Page 372 of Redeeming 6

Ruthless in her quest for whatever the hell she wanted.

I pitied her husband.

Poor bastard.

“I already told you,” I said, leaning back in my seat and folding my arms across my chest. “You can have more out of me when I get a phone call.”

Smiling, she leaned back in her chair, mirroring my actions. “To phone Aoife.”

“Obviously.”

“And say what?”

“How about I’m really fucking sorry for skipping out on you, for a start,” I snapped. “And maybe check on my baby, while I’m at it? You know, the usual.”

“Could we step back for a moment and consider the possibility that Aoife is extremely proud of you completing your treatment program?”

“It would be a lot easier to believe if you let me speak to her.”

“You know the rules, Joey. This program is for you. To focus on yourself for a change. Not on your siblings, or your girlfriend, or anyone else. I know it’s a foreign feeling for you, to put yourself before others, but this time-out from the outside world is necessary for your recovery.”

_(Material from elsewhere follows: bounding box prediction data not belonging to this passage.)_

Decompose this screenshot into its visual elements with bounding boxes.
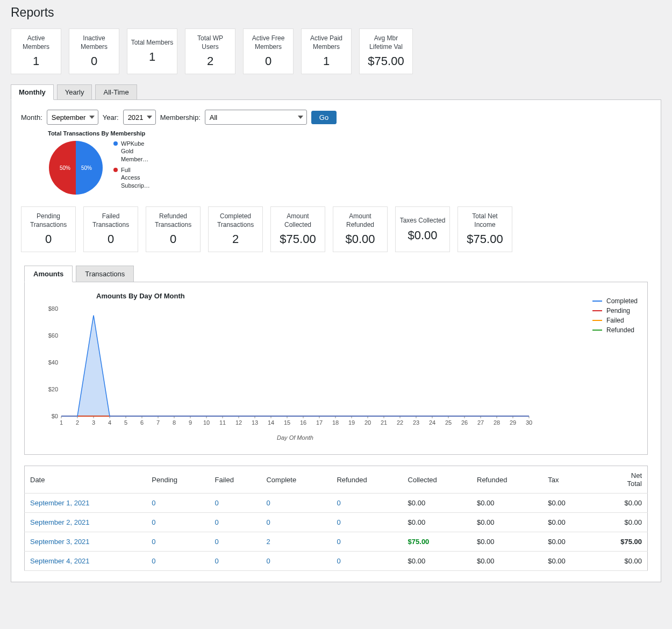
table-row: September 3, 20210020$75.00$0.00$0.00$75… [25,532,648,552]
cell-net: $75.00 [591,532,647,552]
stat-value: 1 [131,50,174,64]
svg-text:$60: $60 [48,332,58,339]
cell-date[interactable]: September 2, 2021 [25,513,147,532]
subtab-amounts[interactable]: Amounts [24,266,73,282]
svg-text:$80: $80 [48,305,58,312]
legend-dot-icon [113,168,118,172]
cell-date[interactable]: September 1, 2021 [25,494,147,513]
amounts-panel: Amounts By Day Of Month CompletedPending… [24,282,648,455]
stat-card: Total WP Users2 [185,28,235,74]
cell-pending[interactable]: 0 [146,513,209,532]
stat-card: Total Net Income$75.00 [457,206,512,252]
stat-value: 2 [212,232,259,246]
cell-failed[interactable]: 0 [210,532,261,552]
cell-complete[interactable]: 0 [261,494,331,513]
svg-text:1: 1 [60,419,63,426]
svg-text:14: 14 [268,419,274,426]
cell-net: $0.00 [591,552,647,571]
stat-card: Avg Mbr Lifetime Val$75.00 [359,28,413,74]
cell-complete[interactable]: 0 [261,513,331,532]
stat-card: Active Members1 [11,28,61,74]
legend-line-icon [592,301,602,302]
stat-value: $75.00 [363,54,409,68]
membership-select[interactable]: All [205,110,307,125]
svg-text:28: 28 [494,419,500,426]
month-select[interactable]: September [47,110,98,125]
stat-value: $75.00 [274,232,321,246]
cell-failed[interactable]: 0 [210,552,261,571]
cell-pending[interactable]: 0 [146,532,209,552]
cell-refunded-a: $0.00 [471,532,542,552]
legend-dot-icon [113,141,118,146]
svg-text:5: 5 [124,419,127,426]
stat-card: Active Paid Members1 [301,28,352,74]
stat-value: 0 [25,232,72,246]
stat-card: Taxes Collected$0.00 [395,206,450,252]
go-button[interactable]: Go [311,111,337,124]
cell-complete[interactable]: 0 [261,552,331,571]
svg-text:12: 12 [235,419,242,426]
stat-label: Failed Transactions [87,212,134,229]
svg-text:4: 4 [108,419,111,426]
stat-value: 2 [189,54,232,68]
svg-text:24: 24 [429,419,435,426]
cell-failed[interactable]: 0 [210,513,261,532]
svg-text:13: 13 [252,419,258,426]
svg-text:50%: 50% [60,165,70,171]
stat-value: $0.00 [337,232,384,246]
stat-card: Failed Transactions0 [83,206,138,252]
legend-label: WPKubeGoldMember… [121,140,148,163]
table-row: September 2, 20210000$0.00$0.00$0.00$0.0… [25,513,648,532]
svg-text:27: 27 [477,419,484,426]
cell-refunded-n[interactable]: 0 [331,552,402,571]
pie-chart-title: Total Transactions By Membership [48,130,651,137]
cell-refunded-n[interactable]: 0 [331,513,402,532]
cell-pending[interactable]: 0 [146,552,209,571]
table-header: Collected [403,466,471,494]
cell-failed[interactable]: 0 [210,494,261,513]
line-chart-title: Amounts By Day Of Month [96,292,638,300]
stat-label: Amount Refunded [337,212,384,229]
table-header: Refunded [331,466,402,494]
table-row: September 1, 20210000$0.00$0.00$0.00$0.0… [25,494,648,513]
stat-label: Active Free Members [247,34,290,51]
svg-text:17: 17 [316,419,323,426]
stat-value: $75.00 [461,232,509,246]
inner-stats-row: Pending Transactions0Failed Transactions… [21,206,651,252]
tab-monthly[interactable]: Monthly [11,84,54,100]
table-header: Complete [261,466,331,494]
table-header: Refunded [471,466,542,494]
stat-value: $0.00 [399,228,446,242]
svg-text:29: 29 [510,419,516,426]
table-row: September 4, 20210000$0.00$0.00$0.00$0.0… [25,552,648,571]
tab-yearly[interactable]: Yearly [57,84,92,100]
cell-refunded-n[interactable]: 0 [331,532,402,552]
amounts-table: DatePendingFailedCompleteRefundedCollect… [24,466,648,571]
svg-text:50%: 50% [81,165,92,171]
cell-refunded-n[interactable]: 0 [331,494,402,513]
table-header-row: DatePendingFailedCompleteRefundedCollect… [25,466,648,494]
cell-collected: $0.00 [403,552,471,571]
table-header: Tax [542,466,591,494]
cell-pending[interactable]: 0 [146,494,209,513]
stat-card: Total Members1 [127,28,177,74]
stat-value: 0 [149,232,197,246]
subtab-transactions[interactable]: Transactions [76,266,134,282]
cell-complete[interactable]: 2 [261,532,331,552]
legend-item: Completed [592,297,638,305]
stat-value: 1 [15,54,58,68]
stat-label: Pending Transactions [25,212,72,229]
legend-item: WPKubeGoldMember… [113,140,150,163]
stat-card: Amount Collected$75.00 [270,206,325,252]
year-select[interactable]: 2021 [123,110,156,125]
stat-card: Amount Refunded$0.00 [333,206,388,252]
legend-line-icon [592,320,602,321]
cell-date[interactable]: September 3, 2021 [25,532,147,552]
pie-chart-block: Total Transactions By Membership 50% 50%… [48,130,651,196]
svg-text:20: 20 [364,419,371,426]
svg-text:15: 15 [284,419,290,426]
cell-date[interactable]: September 4, 2021 [25,552,147,571]
tab-alltime[interactable]: All-Time [95,84,137,100]
cell-collected: $0.00 [403,494,471,513]
svg-text:21: 21 [381,419,387,426]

“Like you’d know a goddamn thing about it.”

“Put the gun down, Joey,” she replied with a sad smile. “The fight’s over.”

“Yeah, well, I’ve been fighting for so long, I don’t know how to take my finger off the trigger,” I muttered, cracking my knuckles. “Fuck it, maybe I am crazy. Maybe it is better that I can’t talk to her. I’ve already dragged her through the ringer.”

“What makes you think you’re ‘crazy’?”

“Gee, I don’t know,” I drawled out sarcastically. “How about the fact that I’m hearing my dead father’s voice in my head, to go with my dead mother’s one.”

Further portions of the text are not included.